Und noch eines betont das Gemeindeoberhaupt — auch wenn der Entschluss des Bäckerehepaars, nach Adelsdorf umzusiedeln, ganz frisch ist, in Gesprächen sei man schon lange gewesen. Und Fischkal versicherte: „In Adelsdorf seid ihr herzlichst willkommen.“ Den Gemeinderäten habe er die Bäckerei-Pläne bereits mitgeteilt.
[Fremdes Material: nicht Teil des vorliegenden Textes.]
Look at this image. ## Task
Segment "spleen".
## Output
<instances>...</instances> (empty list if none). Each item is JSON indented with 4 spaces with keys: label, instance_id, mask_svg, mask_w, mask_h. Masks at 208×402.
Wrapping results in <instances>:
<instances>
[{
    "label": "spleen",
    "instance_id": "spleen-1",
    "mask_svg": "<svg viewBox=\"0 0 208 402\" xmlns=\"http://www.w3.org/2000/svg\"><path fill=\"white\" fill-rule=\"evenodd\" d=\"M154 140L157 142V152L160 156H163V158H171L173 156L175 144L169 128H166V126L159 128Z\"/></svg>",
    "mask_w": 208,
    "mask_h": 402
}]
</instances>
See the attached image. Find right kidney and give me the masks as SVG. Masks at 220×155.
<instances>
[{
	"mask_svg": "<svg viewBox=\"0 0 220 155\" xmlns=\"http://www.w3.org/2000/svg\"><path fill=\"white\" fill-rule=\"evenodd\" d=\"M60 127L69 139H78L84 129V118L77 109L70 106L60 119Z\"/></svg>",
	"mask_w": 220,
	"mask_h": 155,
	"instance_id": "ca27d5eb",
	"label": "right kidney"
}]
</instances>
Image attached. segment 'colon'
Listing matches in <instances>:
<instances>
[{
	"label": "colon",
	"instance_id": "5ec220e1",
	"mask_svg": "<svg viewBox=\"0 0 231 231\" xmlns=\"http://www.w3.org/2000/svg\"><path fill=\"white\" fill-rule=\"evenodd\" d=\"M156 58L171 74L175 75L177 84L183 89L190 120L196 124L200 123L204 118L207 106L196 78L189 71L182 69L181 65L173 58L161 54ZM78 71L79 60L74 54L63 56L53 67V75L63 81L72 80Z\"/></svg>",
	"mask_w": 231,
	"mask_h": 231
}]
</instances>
Stellung bezogen die Burkards zu ihrer Weigerung, ihre Produktion statt direkt in Pommersfelden im Limbacher Gewerbegebiet zu bauen. Bekanntlich war dies immer wieder gefordert worden. „Wir haben Limbach von Anfang an ausgeschlossen“, stellte Gabriele Burkard klar. Und warum? „Weil wir gesehen werden wollen.“ In Limbach sei dies aber nicht gegeben gewesen. „Und wenn man eine Produktion baut, will man dort ja auch einen Laden bauen“, unterstrich Robert Burkard. Aber in Limbach? In Adelsdorf hingegen seien die Bedingungen ganz anders, 11000 Fahrzeuge kämen dort pro Tag vorbei.

Am Burkardschen Produktionsverfahren, betont die Bäckersfrau, solle sich nichts ändern. „Wir bleiben eine Handwerksbäckerei und sind kein Großbäcker.“ Auch ein Holzofen sei in Adelsdorf geplant.
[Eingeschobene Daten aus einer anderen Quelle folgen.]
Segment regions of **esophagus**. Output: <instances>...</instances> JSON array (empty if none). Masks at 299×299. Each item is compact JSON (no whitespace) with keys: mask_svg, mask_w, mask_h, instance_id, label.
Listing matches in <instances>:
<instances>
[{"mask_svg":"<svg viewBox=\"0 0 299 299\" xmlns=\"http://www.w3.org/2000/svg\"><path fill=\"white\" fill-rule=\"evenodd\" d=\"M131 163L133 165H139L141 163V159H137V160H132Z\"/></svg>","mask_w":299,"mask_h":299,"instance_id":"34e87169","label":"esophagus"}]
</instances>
In ihrer Stellungnahme schreiben die Burkards übrigens auch davon, in Pommersfelden viel Geld in Planungen und Gutachten investiert zu haben. „Wenn wir zu irgendeinem Zeitpunkt auch nur geahnt hätten, dass wir hier nicht willkommen sind, hätten wir niemals diese Planungen in Auftrag gegeben.“

Mit „der Gemeinde an unserer Seite, unter der Leitung von 2. Bürgermeister Helmut Schleicher, sowie 1. Bürgermeister Hans Beck und der Mehrheit des Gemeinderates, die immer hinter uns standen“, habe man gekämpft und sei dann doch gescheitert.